The U.S. Centers for Medicare and Medicaid Services (CMS) has released a proposed rule for its 2015 Hospital Outpatient Prospective Payment System (HOPPS), bringing good news to radiology in the form of a 51% increase in payment for breast biopsy procedures.
Last year's HOPPS rule dramatically cut payments for stereotactic, ultrasound, and MRI-guided vacuum-assisted breast biopsy. Women's imaging advocates warned that the steep reductions could lead to a return to open surgical biopsy procedures.
Affected were CPT codes 19102 (breast biopsy with core needle) and 19103 (breast biopsy with vacuum-assisted or rotating device). The codes were replaced with six new ones that bundled payments for breast biopsy procedures (19081-19086) and assigned them to ambulatory payment classification (APC) codes that ended up reducing payment rates.
Radiology advocates protested, and in a March meeting, CMS' Advisory Panel on Hospital Outpatient Payment recommended that payment rates for the codes be revised. For 2015, CMS is now proposing that payments for codes 19081, 19083, and 19085 be raised 51%, from the $702.08 set in 2014 to $1,062.28.
CMS will continue to package payment for add-on CPT codes 19082, 19084, and 19086 under the OPPS for 2015, consistent with its policy for add-on codes that was implemented on January 1 of this year, the agency said.
"This is good news -- after years of bad," said Pamela Kassing, senior economics and health policy advisor at the American College of Radiology (ACR). "We're glad CMS is correcting the bundled codes so that these breast biopsy procedures will be paid decently."
It's to CMS' credit that it responded to feedback from specialty societies and providers, said Dr. Ezequiel Silva III of the University of Texas Health Science Center. Silva is also on the board of directors at ACR's Harvey L. Neiman Health Policy Institute.
"Of course, this is a proposed rule, and the rate still may not reflect actual costs for breast biopsy," he told AuntMinnie.com. "But it looks like CMS is going in a favorable direction."
Comprehensive APCs are coming
In addition to addressing breast biopsy payment concerns, the proposed rule continues work that CMS started last year, when it adopted what it calls a comprehensive APC policy to expand the categories of related items and services packaged into a single payment. CMS delayed implementation of this policy to 2015 to provide it and hospitals with more time to evaluate and comment further, Kassing said.

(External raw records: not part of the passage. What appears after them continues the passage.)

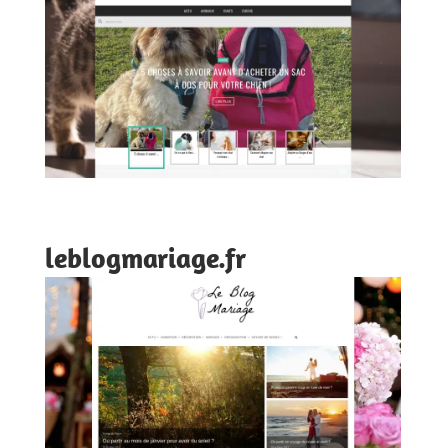
leblogmariage.fr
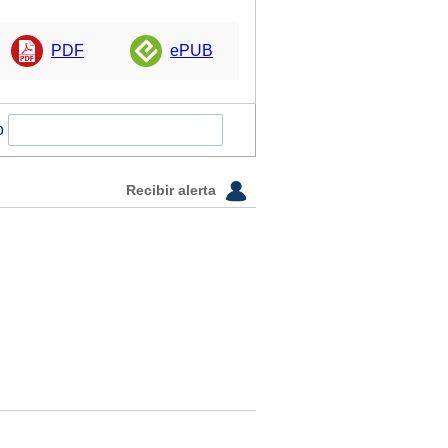
PDF
ePUB
o
Recibir alerta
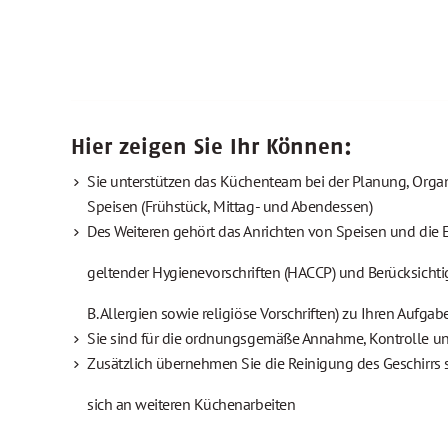
Hier zeigen Sie Ihr Können:
Sie unterstützen das Küchenteam bei der Planung, Organ
Speisen (Frühstück, Mittag- und Abendessen)
Des Weiteren gehört das Anrichten von Speisen und die 
geltender Hygienevorschriften (HACCP) und Berücksicht
B. Allergien sowie religiöse Vorschriften) zu Ihren Aufgab
Sie sind für die ordnungsgemäße Annahme, Kontrolle u
Zusätzlich übernehmen Sie die Reinigung des Geschirrs 
sich an weiteren Küchenarbeiten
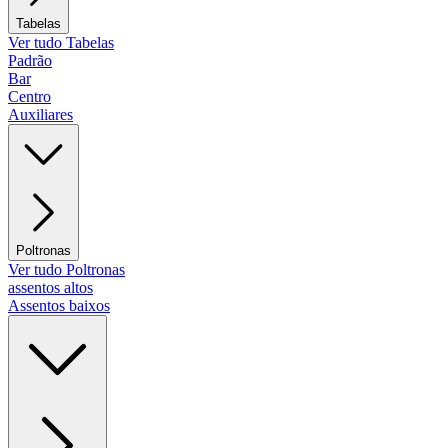
Tabelas
Ver tudo Tabelas
Padrão
Bar
Centro
Auxiliares
Poltronas
Ver tudo Poltronas
assentos altos
Assentos baixos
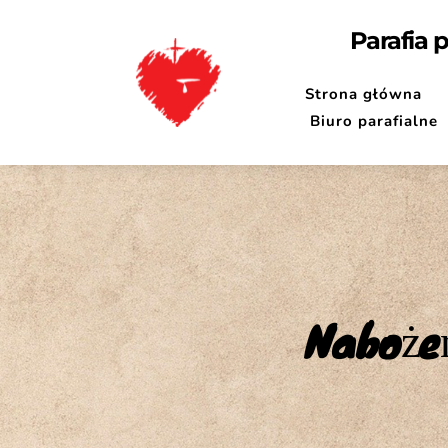
Parafia 
Strona główna
Biuro parafialne
Naboże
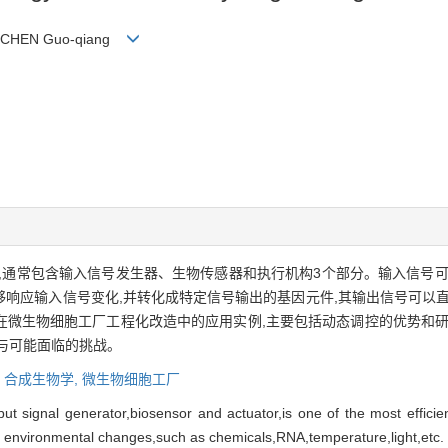
g, CHEN Guo-qiang
,通常包含输入信号发生器、生物传感器和执行机构3个部分。输入信号可
响应输入信号变化,并转化成特定信号输出的基因元件,其输出信号可以直
在微生物细胞工厂工程化改造中的应用实例,主要包括动态调控的优势和研
与可能面临的挑战。
,
合成生物学,
微生物细胞工厂
put signal generator,biosensor and actuator,is one of the most efficie
d environmental changes,such as chemicals,RNA,temperature,light,etc. 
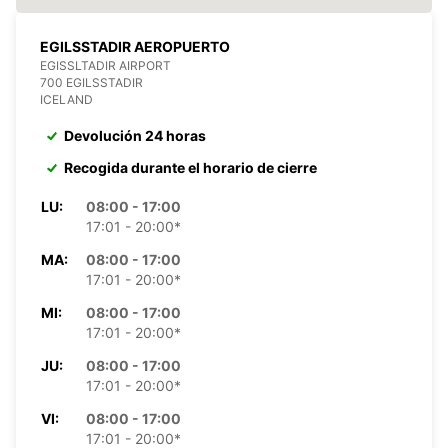
EGILSSTADIR AEROPUERTO
EGISSLTADIR AIRPORT
700 EGILSSTADIR
ICELAND
Devolución 24 horas
Recogida durante el horario de cierre
LU:
08:00 - 17:00
17:01 - 20:00*
MA:
08:00 - 17:00
17:01 - 20:00*
MI:
08:00 - 17:00
17:01 - 20:00*
JU:
08:00 - 17:00
17:01 - 20:00*
VI:
08:00 - 17:00
17:01 - 20:00*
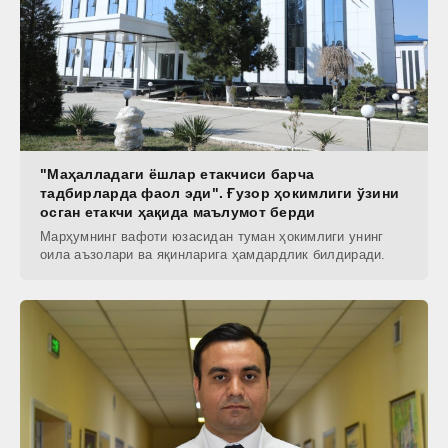
"Маҳалладаги ёшлар етакчиси барча
тадбирларда фаол эди". Ғузор ҳокимлиги ўзини
осган етакчи ҳақида маълумот берди
Марҳумнинг вафоти юзасидан туман ҳокимлиги унинг
оила аъзолари ва яқинларига ҳамдардлик билдиради.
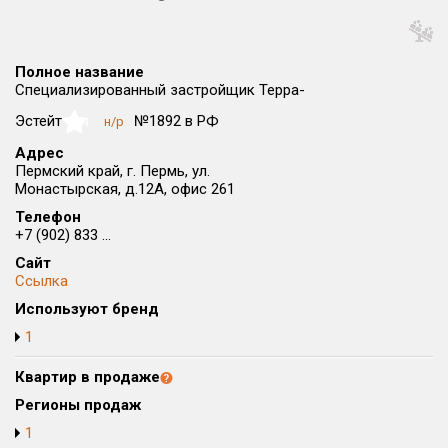
Округ
Все
Полное название
Район в городе
Специализированный застройщик Терра-
Все
Эстейт
№1892 в РФ
н/р
NaN
Адрес
Цена
₽/м²
млн ₽
Пермский край, г. Пермь, ул.
от
до
Монастырская, д.12А, офис 261
Телефон
Общая площадь, м²
+7 (902) 833 ...
от
до
Сайт
Срок сдачи
Ссылка
от
до
Используют бренд
1
Вид объекта
Квартир в продаже
Кол-во комнат
Регионы продаж
1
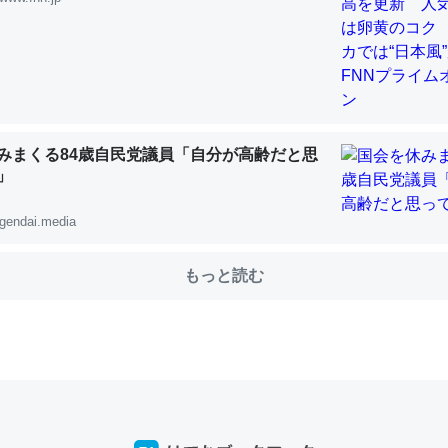
choを実家に置いて４年。でたまに覗いてる。ぼちぼちRingも置こう
、Googleマップで位置情報を共有してる。電池残量や充電中かが分か
きてるなって分かる。
みまくる84歳自民党議員「自分が高齢だと思
INEするくらいだった遠方の父67歳と僕。ITツール導入でコミュニケーションが劇
ni by LIFULL介護
」
gendai.media
もっと読む
じ理由でEcho Show 8を設定中でした。PrimeとかSpotifyを支払
生で親と会える残り時間を日数にすると1週間とかの人が多いそうだけ
00倍以上に伸ばす効果があるはず……
INEするくらいだった遠方の父67歳と僕。ITツール導入でコミュニケーションが劇
ni by LIFULL介護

"Composite APCs are a way to bundle payment for multiple procedures done on the same day, while comprehensive APCs are a way to bundle payment for specific types of procedures performed over a series of days," she said. "It's Medicare's way of moving toward creating 'episodes of care' in the HOPPS system, and we want to be involved in the process so that it develops in a way that's good for radiology."
The proposed rule will be published in the Federal Register on July 14. CMS will accept comments on it until September 2, and it plans to post the final rule on November 1.